1900's - TR
1910's - Wilhelm II
1920's - Henry Ford
1930's - Adolf Hitler
1940's - Winston Churchill
1950's - Ike Eisenhower
1960's - Lyndon Johnson
1970's - tie; Richard Nixon & Ruhollah Khomeini
1980's - tie; John Paul II & Ronald Reagan (Gorbachev was a reaction to them, not a tone setter)
1990's - tie; Saddam Hussein, Newt Gingrich, Tony Blair, Slobodan Milošević
2000's - Osama Bin Laden (though if you ask me again in a few years, I might change my mind
Hilariously contradictory. Not that that's a bad thing.
Not really, Churchill defined the problem of Nazism long before others even recognized it, and he did the same thing with communism.
Gorby wasn't a leader in any true sense of the word. He was picked because the people were starting to demand perestroika, he merely granted them what they wanted. When the Soviet Union was collapsing, he did everything he could to try to hold it together, and failed. He wasn't opposed to communism. He did what he did because he hoped that, by loosening the restrictions of the old order, he could preserve it, because people would naturally see what was "good" about communism and disassociate it from the "bad". He wasn't prepared to accept the notion that communism was inherently bad, which was the conclusion that most Russian people had already reached.

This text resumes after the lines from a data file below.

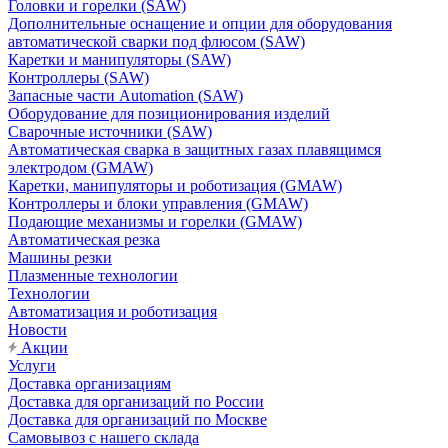
Головки и горелки (SAW)
Дополнительные оснащение и опции для оборудования
автоматической сварки под флюсом (SAW)
Каретки и манипуляторы (SAW)
Контроллеры (SAW)
Запасные части Automation (SAW)
Оборудование для позиционирования изделий
Сварочные источники (SAW)
Автоматическая сварка в защитных газах плавящимся
электродом (GMAW)
Каретки, манипуляторы и роботизация (GMAW)
Контроллеры и блоки управления (GMAW)
Подающие механизмы и горелки (GMAW)
Автоматическая резка
Машины резки
Плазменные технологии
Технологии
Автоматизация и роботизация
Новости
Акции
Услуги
Доставка организациям
Доставка для организаций по России
Доставка для организаций по Москве
Самовывоз с нашего склада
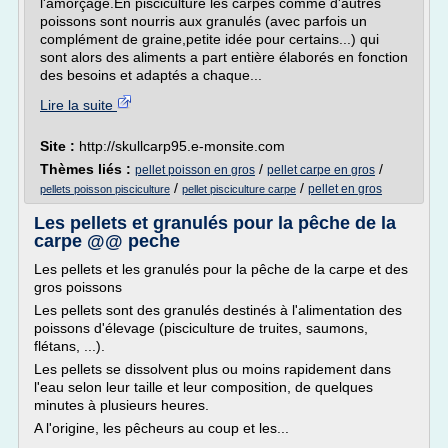
l'amorçage.En pisciculture les carpes comme d'autres
poissons sont nourris aux granulés (avec parfois un
complément de graine,petite idée pour certains...) qui
sont alors des aliments a part entière élaborés en fonction
des besoins et adaptés a chaque...
Lire la suite
Site :
http://skullcarp95.e-monsite.com
Thèmes liés :
/
/
pellet poisson en gros
pellet carpe en gros
/
/
pellet en gros
pellets poisson pisciculture
pellet pisciculture carpe
Les pellets et granulés pour la pêche de la
carpe @@ peche
Les pellets et les granulés pour la pêche de la carpe et des
gros poissons
Les pellets sont des granulés destinés à l'alimentation des
poissons d'élevage (pisciculture de truites, saumons,
flétans, ...).
Les pellets se dissolvent plus ou moins rapidement dans
l'eau selon leur taille et leur composition, de quelques
minutes à plusieurs heures.
A l'origine, les pêcheurs au coup et les...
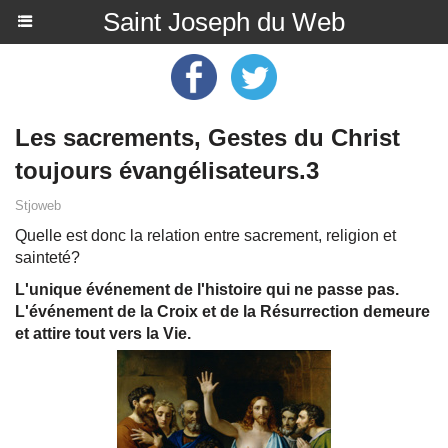
Saint Joseph du Web
Les sacrements, Gestes du Christ
toujours évangélisateurs.3
Stjoweb
Quelle est donc la relation entre sacrement, religion et
sainteté?
L'unique événement de l'histoire qui ne passe pas.
L'événement de la Croix et de la Résurrection demeure
et attire tout vers la Vie.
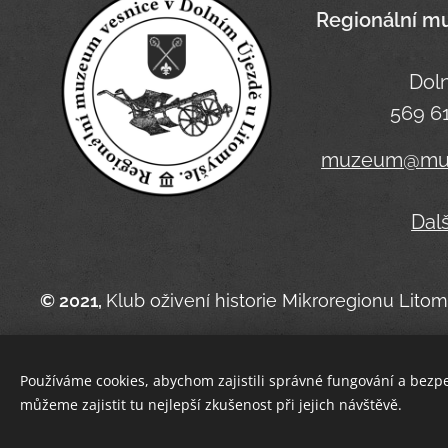
Regionální m
Doln
569 61
muzeum@muze
Dal
© 2021,
Klub oživení historie Mikroregionu Litom
Používáme cookies, abychom zajistili správné fungování a bezp
můžeme zajistit tu nejlepší zkušenost při jejich návštěvě.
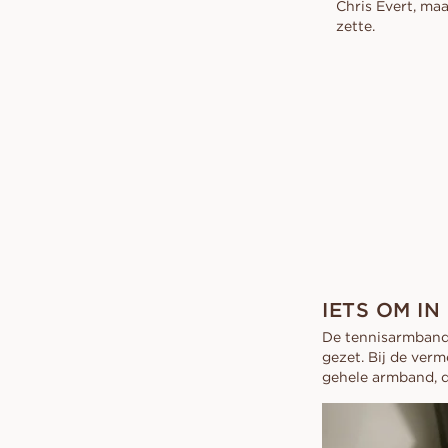
Chris Evert, maa
zette.
IETS OM IN
De tennisarmband 
gezet. Bij de ver
gehele armband, d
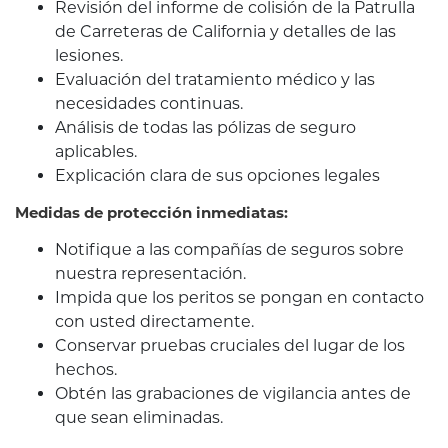
Revisión del informe de colisión de la Patrulla
de Carreteras de California y detalles de las
lesiones.
Evaluación del tratamiento médico y las
necesidades continuas.
Análisis de todas las pólizas de seguro
aplicables.
Explicación clara de sus opciones legales
Medidas de protección inmediatas:
Notifique a las compañías de seguros sobre
nuestra representación.
Impida que los peritos se pongan en contacto
con usted directamente.
Conservar pruebas cruciales del lugar de los
hechos.
Obtén las grabaciones de vigilancia antes de
que sean eliminadas.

He only gets credit for anything because he is falsely perceived as a "peaceful" figure, as opposed to Reagan, who was a "terrible warmonger".
Gorbachev was (in part) reacting, but he was reacting to a lot more than just Reagan. If Reagan influenced the end of the Cold War (and he probably did), it is generally recognized; but that he was standing on the shoulders of metaphorical giants is only more dimly sensed.